ReplyDeleteSixteen years have passed since the last time the lakes were this low and not enough was done. That says to me that the market model for this type of system doesn't work. I say that because the SOEs do operate on a commercial basis, like any private company would.
Much cheaper and easier on the environment is conservation. There is one major item we could have been doing for the past 16 years and saved - by now - power each day equivalent to several Proect Aquas.
Passive solar water heating. It's that simple.
I blogged on this earlier today. Check it out.
Oops. Sorry Bill. Was logged into my other account. No blog associated with that one.
ReplyDeleteI read your earlier post and agree.
ReplyDeleteThat said the current govt scheme has been a monumental waste of money.

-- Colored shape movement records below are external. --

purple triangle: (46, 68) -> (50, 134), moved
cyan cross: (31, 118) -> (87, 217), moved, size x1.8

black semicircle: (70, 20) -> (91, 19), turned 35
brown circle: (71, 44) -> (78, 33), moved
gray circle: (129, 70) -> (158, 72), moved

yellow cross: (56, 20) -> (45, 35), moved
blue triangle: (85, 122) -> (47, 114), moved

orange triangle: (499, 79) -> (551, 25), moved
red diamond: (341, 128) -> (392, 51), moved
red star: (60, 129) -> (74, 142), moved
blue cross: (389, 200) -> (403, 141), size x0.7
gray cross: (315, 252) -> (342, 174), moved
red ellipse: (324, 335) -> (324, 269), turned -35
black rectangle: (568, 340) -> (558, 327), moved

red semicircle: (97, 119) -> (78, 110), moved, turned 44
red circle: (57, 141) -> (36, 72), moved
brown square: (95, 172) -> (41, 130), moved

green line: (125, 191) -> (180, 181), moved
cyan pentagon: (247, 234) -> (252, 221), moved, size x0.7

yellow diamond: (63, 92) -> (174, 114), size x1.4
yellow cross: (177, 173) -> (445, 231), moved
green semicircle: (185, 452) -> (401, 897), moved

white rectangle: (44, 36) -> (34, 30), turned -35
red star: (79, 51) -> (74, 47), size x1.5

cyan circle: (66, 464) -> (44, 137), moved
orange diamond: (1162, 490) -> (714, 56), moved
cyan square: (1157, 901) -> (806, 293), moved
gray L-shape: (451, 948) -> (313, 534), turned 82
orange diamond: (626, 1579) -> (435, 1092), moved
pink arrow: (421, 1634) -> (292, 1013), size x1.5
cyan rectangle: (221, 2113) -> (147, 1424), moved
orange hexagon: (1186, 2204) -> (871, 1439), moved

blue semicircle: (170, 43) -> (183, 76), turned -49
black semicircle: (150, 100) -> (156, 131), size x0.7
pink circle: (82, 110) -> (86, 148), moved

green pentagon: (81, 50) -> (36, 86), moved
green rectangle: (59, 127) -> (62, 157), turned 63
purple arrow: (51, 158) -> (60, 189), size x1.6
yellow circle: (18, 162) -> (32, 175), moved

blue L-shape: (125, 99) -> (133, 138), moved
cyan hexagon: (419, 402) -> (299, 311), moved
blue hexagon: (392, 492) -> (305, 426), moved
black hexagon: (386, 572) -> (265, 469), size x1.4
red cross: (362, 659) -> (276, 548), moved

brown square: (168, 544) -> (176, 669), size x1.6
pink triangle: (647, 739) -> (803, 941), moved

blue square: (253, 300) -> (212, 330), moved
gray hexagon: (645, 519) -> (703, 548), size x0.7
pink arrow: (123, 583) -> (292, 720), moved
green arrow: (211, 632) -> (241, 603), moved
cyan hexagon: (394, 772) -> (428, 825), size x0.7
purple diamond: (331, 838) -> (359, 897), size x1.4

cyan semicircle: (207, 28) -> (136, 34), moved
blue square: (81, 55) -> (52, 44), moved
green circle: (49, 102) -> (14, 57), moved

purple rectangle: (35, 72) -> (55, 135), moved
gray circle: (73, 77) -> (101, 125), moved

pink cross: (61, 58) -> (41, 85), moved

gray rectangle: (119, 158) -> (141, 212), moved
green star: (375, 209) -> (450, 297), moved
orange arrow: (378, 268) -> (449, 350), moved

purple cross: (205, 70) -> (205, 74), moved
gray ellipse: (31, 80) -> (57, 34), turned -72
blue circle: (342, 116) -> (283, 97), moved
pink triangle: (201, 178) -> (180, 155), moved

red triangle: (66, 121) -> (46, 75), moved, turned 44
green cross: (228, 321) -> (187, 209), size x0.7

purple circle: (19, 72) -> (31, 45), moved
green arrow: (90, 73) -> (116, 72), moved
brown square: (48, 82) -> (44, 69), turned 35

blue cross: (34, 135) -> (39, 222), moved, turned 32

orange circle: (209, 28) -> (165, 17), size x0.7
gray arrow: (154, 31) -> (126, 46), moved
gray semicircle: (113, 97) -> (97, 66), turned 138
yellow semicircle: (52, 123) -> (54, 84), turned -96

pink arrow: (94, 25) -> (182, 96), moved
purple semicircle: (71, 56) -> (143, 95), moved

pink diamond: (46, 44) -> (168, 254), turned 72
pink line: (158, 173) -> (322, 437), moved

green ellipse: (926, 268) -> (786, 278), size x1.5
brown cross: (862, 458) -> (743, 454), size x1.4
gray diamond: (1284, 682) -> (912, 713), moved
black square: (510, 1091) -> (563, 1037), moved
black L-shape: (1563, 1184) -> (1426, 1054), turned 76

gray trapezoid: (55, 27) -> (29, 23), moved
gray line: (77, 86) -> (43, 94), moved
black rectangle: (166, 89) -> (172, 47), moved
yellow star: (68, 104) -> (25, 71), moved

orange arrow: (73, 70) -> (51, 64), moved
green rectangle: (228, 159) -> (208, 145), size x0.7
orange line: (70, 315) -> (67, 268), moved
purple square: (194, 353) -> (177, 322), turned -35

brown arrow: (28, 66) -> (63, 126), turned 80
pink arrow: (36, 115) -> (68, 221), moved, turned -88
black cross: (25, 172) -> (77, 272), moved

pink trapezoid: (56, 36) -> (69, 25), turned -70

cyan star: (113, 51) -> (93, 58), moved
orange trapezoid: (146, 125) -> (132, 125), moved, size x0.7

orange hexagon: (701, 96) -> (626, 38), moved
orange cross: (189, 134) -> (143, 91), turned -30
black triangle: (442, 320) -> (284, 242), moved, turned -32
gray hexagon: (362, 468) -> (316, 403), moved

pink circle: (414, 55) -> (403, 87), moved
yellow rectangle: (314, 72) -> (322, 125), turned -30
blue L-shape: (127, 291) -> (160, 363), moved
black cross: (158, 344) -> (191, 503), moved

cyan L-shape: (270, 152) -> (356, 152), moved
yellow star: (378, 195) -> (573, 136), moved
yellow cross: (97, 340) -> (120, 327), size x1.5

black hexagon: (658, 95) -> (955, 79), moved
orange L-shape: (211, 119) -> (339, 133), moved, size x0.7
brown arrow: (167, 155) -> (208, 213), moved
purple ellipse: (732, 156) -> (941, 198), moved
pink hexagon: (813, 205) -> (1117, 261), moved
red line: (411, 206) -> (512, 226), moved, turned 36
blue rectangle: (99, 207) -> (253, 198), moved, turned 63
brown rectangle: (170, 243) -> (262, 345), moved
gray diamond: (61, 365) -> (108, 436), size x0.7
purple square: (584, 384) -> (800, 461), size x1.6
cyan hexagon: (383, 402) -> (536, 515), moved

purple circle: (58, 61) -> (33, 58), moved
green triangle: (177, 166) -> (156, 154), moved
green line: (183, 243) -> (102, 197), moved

I am at heart a free marketeer who does not believe the big govt ethos works. However in something so fundamentally important as electricity we do need central planning, If this can be done without creating another massive ministry full of time serving numpties I would support it. We have solar and I try and live as environmentally friendly as possible (with the exception of the vulgar collection of gas guzzling cars). I don't do this because it is trendy or "good for the planet" it is simply the right thing to do and saves money.
The 10 bucks a week per household that cullen has spent like a drunken sailor on shore leave could have funded a subsidised solar roll out around the country. AND STILL COULD.